Proactively combating the senses of fear with a problem-solving approach significantly reduces the fear itself. However, the study also showed that problem-solving skills can be inhibited if the fear of failure comes from doubts and insecurities about the validity of the business idea. This means that deliberately choosing an action-oriented approach, overcoming the temptation to repress or ignore the problem, can really make a difference. Of course, you cannot expect to solve all the problems and eliminate every single weak point. It would risk falling into a spiral of excess perfectionism, a potentially dangerous situation for any entrepreneur.

Learning and therefore training

Learning and knowledge are powerful allies to overcome the fear of failure.

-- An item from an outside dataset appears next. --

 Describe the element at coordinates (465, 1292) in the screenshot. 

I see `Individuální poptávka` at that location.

This applies both to fundamental skills, such as programming skills in the case of a software developer seeking funding, and for the constant updating necessary to keep up with the evolution of its field of activity.

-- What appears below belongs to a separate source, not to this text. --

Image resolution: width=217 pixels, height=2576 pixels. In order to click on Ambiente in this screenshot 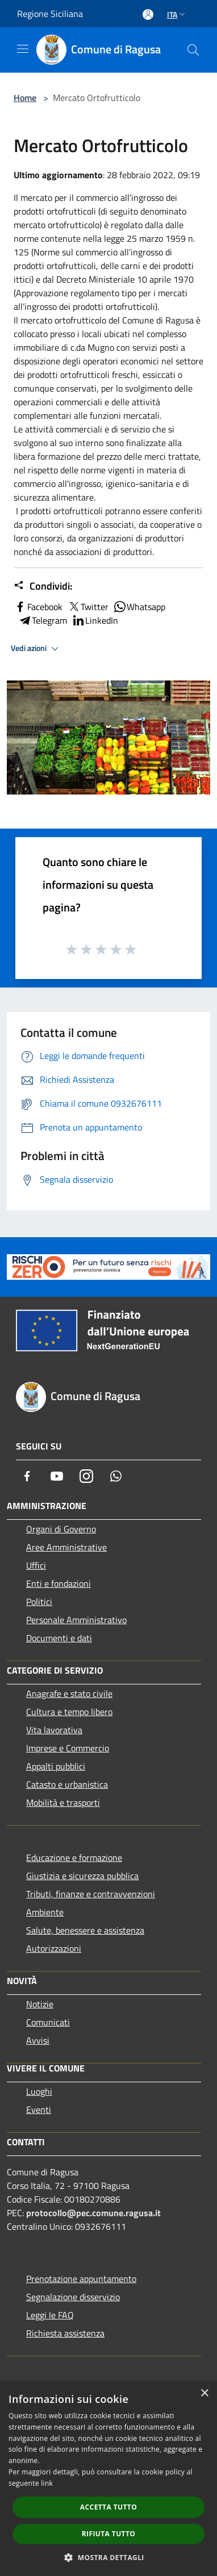, I will do `click(45, 1912)`.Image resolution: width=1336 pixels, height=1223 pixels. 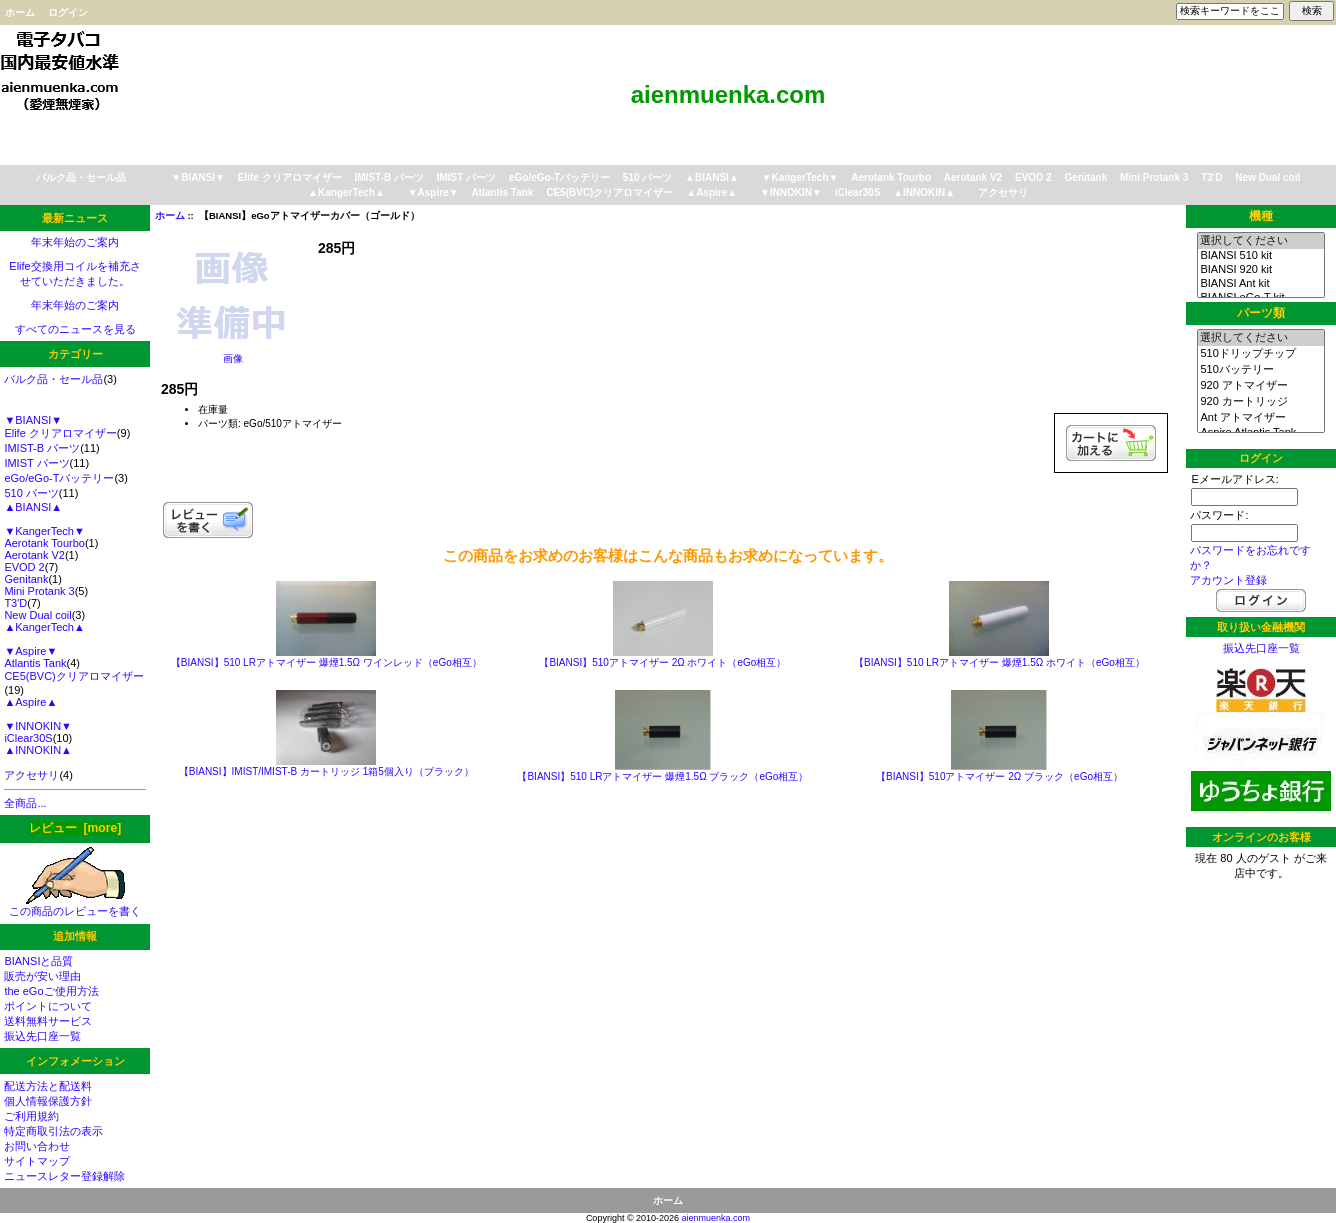 I want to click on アカウント登録, so click(x=1228, y=580).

This concept is also valid in more traditional fields, for example in the heating and plumbing market, an entrepreneur who runs a plant engineering company, reserving time for personal training and employees can guarantee greater chances of success for his business by discovering, for example, new services, techniques, materials and markets.

Participating in refresher courses or refresher courses, forums, meetings and congresses, but also developing and maintaining an attitude to personal research and discussion and dialogue with other entrepreneurial realities, mentors, and experts in the sector is essential.

Learning is a powerful antidote to the fear of failure, because it helps to reduce insecurity by increasing the capacity of the subject. It is also true that some insecurity will always be present, because real life is full of unknowns. One cannot think of always having everything under control, let alone predicting the future. Precisely for this reason, constant learning will help to always be one step further, to be able to peek around the corner, reducing doubts and uncertainties.

Look for support from experts and consultants

For an entrepreneur, especially in the case of start-ups, to relate with mentors and a network of professionals in his field of activity can be a vital source of reassurance.

The comparison with more experienced people is essential for developing attitudes to learning, problem solving and self-awareness.

In particular, forms of social learning, thanks to those who have already embarked on a given entrepreneurial path and have more experience and expertise on the subject, can be very useful in reducing thoughts and feelings of negativity.

Novice entrepreneurs often find an important help in groups, networks and local organizations that offer support to those with less experience. In this way, the subject learns that doubts, uncertainties and concerns are common feelings, he understands what the aspects to pay more attention to are and how to improve and resolve weaknesses and critical issues.

The Harvard study indicates that the fear of failure is universally widespread, and that it has both negative and positive effects on motivation, decision-making, behavior. The causes of fear can lead to stressful situations potentially harmful to health, so developing the skills necessary to prevent and manage the fear of failure is not only for an entrepreneur, but for anyone, a fundamental imperative.